Historical perspective of financing education

A number of changes have occurred in the education systems of many countries in the whole world, as indicated by Dougherty (2004), particularly in matters relating to financing education. Most striking aspect has been the sharp drop in the public share of funding higher education and the recent interest in financing based on institutional performance. This has resulted in educational institutions particularly higher education to raise their tuition fees, cut costs by outsourcing services to external providers, and aggressively seek private finances. This has impacted the way these educational institutions provide equality of opportunities when enrolling. Currently, education in the United States of America is financed by the state and local governments but this vary drastically among states ranging from approximately 8% in New Hampshire to 74% in New Mexico. On average, states provide 50% of the funds that are required in district schools hence implying that almost a half of education in this country is financed by the state government (Guthrie, 2007).

Despite the fact that the state government funds education in many countries of the world, there are some people who study in private schools and hence they provide their own funding. This shows that the rationale of state funding is to equalize the whole process in the pursuit of making sure that students from all social classes are in a position to assess education (National Center on Education and the Economy, 2008).

Back in the year 1789, Thomas Jefferson was for the idea of free public education that was deemed imperative for the new democracy to grow and thrive. Despite the fact that Jefferson pushed very hard for free public education, he never witnessed government- funded public education during his time. This implies that in the olden days, the concept of government funded education was unheard off in the United States of America. According to National Center on Education and the Economy (2008), there is need for government budgeting for public education in order to bring about equality in school enrolment. This is because some educational institutions particularly the higher education discriminate upon the poor students as they are unable to pay for their tuition fees adequately. Today, as put forward by Wong (1999), parents in the United States of America expect their children to be provided with free education.

 

Sources of revenue and their influence of education outcome

Equity in education funding is generally defined as the aspect of equal per student expenditure in all school districts. Differences in expenditures among different school districts are typically brought about by a function of local tax rates and revenues. According to Dougherty (2004), it is very interesting, inspiring, rewarding, and exciting experience when studying in most of the developed countries but it may be very difficult to fund ones education. The concept of the state government partly paying education has resulted in parents and students paying a higher proportion of the cost of education as compared to other countries (Wong, 1999). Among the groups that are adversely affected by the increasing cost of education are the international students as they are not covered by any government grant. It would be cheap if the local government at district level was in charge of funding education as they are far much aware of the conditions of students in these schools. This is so because, as stated by Dougherty (2004), the local community is aware of the earning levels of parents in a certain district and hence they are better positioned in determining how these schools should be funded.

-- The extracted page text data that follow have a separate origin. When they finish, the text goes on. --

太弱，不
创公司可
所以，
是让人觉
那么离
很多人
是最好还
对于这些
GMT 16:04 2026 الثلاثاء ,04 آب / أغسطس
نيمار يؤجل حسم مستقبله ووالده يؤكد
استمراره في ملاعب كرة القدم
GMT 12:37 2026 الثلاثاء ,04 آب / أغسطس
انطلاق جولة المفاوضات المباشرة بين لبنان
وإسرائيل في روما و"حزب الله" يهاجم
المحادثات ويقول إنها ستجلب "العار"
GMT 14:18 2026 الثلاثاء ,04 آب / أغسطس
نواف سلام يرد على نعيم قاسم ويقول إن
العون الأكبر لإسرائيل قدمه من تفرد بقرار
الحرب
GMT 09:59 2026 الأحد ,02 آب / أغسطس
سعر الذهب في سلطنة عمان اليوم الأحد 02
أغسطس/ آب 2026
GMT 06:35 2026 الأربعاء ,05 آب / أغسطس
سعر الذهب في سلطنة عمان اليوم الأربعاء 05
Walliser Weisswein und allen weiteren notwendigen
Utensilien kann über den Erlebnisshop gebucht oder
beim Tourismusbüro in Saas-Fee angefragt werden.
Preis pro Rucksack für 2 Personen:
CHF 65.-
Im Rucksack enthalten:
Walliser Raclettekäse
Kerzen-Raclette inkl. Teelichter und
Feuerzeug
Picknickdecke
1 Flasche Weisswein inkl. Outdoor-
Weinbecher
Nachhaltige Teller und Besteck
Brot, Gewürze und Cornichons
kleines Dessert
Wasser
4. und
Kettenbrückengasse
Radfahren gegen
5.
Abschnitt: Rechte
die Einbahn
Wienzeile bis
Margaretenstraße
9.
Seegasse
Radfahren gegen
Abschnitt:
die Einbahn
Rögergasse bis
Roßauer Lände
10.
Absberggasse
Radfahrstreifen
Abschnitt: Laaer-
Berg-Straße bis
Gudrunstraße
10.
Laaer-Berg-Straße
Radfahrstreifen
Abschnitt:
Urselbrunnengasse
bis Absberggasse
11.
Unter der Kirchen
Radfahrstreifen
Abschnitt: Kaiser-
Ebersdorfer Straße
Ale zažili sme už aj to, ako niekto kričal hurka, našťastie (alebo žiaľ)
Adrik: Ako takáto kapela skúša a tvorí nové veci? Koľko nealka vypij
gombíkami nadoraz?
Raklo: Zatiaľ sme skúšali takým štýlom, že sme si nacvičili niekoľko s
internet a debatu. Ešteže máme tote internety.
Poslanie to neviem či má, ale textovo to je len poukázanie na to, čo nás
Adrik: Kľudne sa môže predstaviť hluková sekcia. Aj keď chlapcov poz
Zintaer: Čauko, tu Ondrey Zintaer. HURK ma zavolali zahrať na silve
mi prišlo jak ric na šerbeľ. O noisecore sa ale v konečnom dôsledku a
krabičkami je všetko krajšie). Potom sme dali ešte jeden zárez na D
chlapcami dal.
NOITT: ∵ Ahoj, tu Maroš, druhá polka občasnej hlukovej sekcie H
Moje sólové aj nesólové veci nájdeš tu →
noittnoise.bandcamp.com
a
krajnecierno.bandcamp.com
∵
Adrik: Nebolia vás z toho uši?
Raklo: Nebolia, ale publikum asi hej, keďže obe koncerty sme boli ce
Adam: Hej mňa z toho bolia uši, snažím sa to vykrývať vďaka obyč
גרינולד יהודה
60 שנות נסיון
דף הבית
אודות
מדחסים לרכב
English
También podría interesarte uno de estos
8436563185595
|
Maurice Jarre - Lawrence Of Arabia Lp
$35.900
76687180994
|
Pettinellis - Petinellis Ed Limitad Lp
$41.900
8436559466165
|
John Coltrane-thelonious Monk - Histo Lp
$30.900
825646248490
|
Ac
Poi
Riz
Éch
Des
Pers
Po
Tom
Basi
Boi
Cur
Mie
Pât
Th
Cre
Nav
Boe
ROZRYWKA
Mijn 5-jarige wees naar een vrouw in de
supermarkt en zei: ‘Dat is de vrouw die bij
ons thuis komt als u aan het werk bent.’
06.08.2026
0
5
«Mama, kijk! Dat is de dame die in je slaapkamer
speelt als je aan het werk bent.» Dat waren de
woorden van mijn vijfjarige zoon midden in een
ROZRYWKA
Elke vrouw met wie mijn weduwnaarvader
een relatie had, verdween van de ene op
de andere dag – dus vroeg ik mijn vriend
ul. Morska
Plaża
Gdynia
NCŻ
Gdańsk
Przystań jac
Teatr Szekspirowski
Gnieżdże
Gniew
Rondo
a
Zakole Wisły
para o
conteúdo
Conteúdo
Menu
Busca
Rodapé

Challenges facing the concept of financing education

The concept of funding public schools has been challenged heavily in the courts throughout the past 40 years. In this case, the main issue is how equal funding of public education is carried out in the process of providing equal education to all students. These adequacy issues are centered to the academic standards and assessments. This is because some public schools are funded on the basis of how students perform at school. Poor students may perform lower than affluent ones because they do not have adequate learning resources.